• **WORK REQUIRED**
Each line of the data below from the one holding "Blind Spot Monitor" to the one holding "like the Athens", inclusive, is to be reproduced exactly; no other line belongs in the answer.

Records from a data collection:
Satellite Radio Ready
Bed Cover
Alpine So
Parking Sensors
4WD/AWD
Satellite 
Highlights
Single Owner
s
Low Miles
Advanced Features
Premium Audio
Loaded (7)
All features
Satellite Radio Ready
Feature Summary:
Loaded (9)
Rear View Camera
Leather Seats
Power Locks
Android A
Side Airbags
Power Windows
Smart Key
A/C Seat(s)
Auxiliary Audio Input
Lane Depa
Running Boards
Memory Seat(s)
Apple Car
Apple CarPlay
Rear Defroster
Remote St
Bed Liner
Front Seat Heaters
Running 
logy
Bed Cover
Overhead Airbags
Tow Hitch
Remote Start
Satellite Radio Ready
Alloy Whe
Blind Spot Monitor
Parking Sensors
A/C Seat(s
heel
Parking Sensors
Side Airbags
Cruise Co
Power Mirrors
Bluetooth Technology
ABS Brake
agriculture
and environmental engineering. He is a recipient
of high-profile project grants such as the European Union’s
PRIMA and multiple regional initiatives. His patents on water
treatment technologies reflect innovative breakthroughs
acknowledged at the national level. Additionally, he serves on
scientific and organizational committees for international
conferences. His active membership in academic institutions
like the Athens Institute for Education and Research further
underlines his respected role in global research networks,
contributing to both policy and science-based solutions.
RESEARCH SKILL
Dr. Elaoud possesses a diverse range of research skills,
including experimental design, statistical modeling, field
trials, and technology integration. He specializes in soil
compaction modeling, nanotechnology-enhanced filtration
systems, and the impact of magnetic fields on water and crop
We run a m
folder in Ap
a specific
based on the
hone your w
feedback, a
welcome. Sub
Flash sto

==

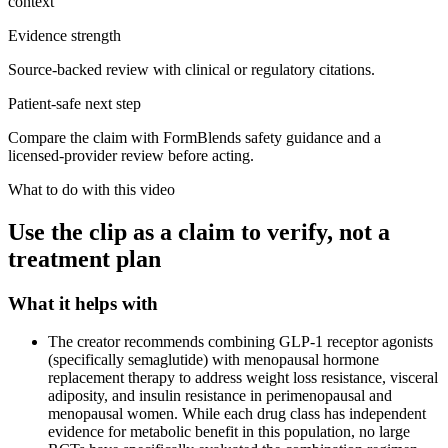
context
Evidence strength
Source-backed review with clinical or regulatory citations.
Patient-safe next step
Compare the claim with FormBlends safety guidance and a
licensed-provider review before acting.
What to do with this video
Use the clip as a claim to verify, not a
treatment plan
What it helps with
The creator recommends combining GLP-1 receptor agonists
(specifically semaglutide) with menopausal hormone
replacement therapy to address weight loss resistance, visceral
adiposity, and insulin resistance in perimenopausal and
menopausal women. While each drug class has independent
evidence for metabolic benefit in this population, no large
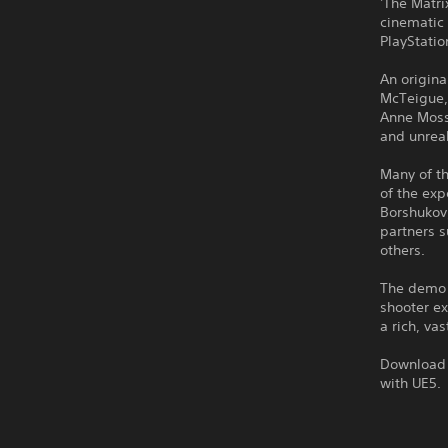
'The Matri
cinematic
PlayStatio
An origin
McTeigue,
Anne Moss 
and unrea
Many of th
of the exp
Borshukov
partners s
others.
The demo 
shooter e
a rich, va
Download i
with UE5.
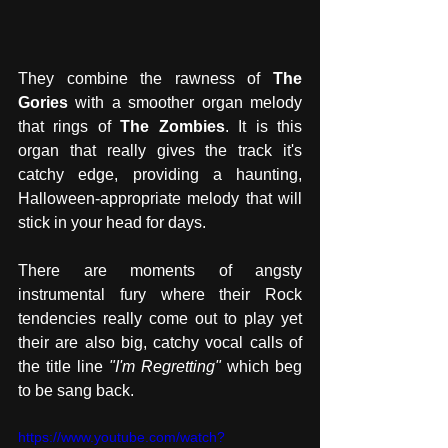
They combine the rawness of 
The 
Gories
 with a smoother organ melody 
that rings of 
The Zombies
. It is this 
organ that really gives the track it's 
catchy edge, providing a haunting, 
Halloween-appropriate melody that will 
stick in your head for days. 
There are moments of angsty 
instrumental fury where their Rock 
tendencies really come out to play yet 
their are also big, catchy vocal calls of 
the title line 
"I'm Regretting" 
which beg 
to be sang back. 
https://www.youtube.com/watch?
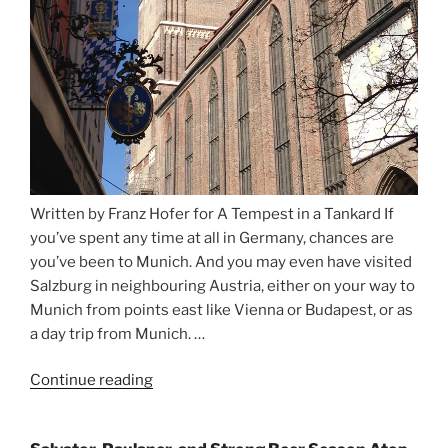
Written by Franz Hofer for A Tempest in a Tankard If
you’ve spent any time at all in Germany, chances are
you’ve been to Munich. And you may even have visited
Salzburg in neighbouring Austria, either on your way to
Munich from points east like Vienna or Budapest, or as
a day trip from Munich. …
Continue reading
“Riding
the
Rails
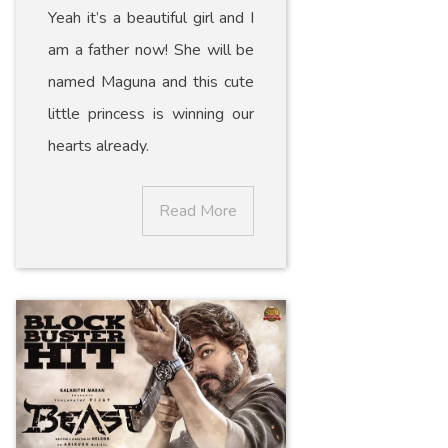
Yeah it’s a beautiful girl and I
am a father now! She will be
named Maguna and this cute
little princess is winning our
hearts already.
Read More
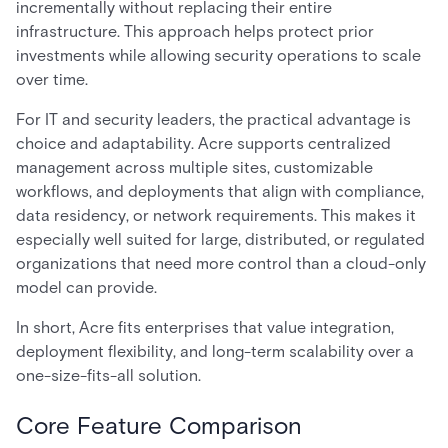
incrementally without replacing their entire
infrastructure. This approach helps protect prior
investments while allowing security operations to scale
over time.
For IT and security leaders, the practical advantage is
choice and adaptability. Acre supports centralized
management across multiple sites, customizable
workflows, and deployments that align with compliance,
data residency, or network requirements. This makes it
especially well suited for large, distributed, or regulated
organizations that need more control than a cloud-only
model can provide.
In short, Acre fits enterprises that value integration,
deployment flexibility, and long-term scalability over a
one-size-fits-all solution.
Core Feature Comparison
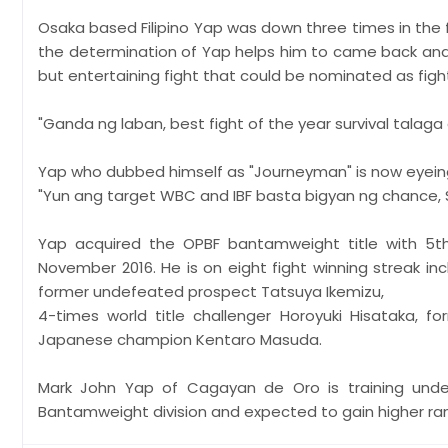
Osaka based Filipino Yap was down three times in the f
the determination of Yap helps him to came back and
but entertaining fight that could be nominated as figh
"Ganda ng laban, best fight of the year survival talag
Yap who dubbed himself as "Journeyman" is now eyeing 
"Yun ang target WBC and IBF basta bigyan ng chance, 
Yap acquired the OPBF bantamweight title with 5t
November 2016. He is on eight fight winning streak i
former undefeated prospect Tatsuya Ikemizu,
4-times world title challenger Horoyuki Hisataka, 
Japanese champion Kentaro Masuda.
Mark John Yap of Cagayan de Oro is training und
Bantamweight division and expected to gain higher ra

• **ANSWER TO THIS PROBLEM**
Blind Spot Monitor
Parking Sensors
A/C Seat(s
heel
Parking Sensors
Side Airbags
Cruise Co
Power Mirrors
Bluetooth Technology
ABS Brake
agriculture
and environmental engineering. He is a recipient
of high-profile project grants such as the European Union’s
PRIMA and multiple regional initiatives. His patents on water
treatment technologies reflect innovative breakthroughs
acknowledged at the national level. Additionally, he serves on
scientific and organizational committees for international
conferences. His active membership in academic institutions
like the Athens Institute for Education and Research further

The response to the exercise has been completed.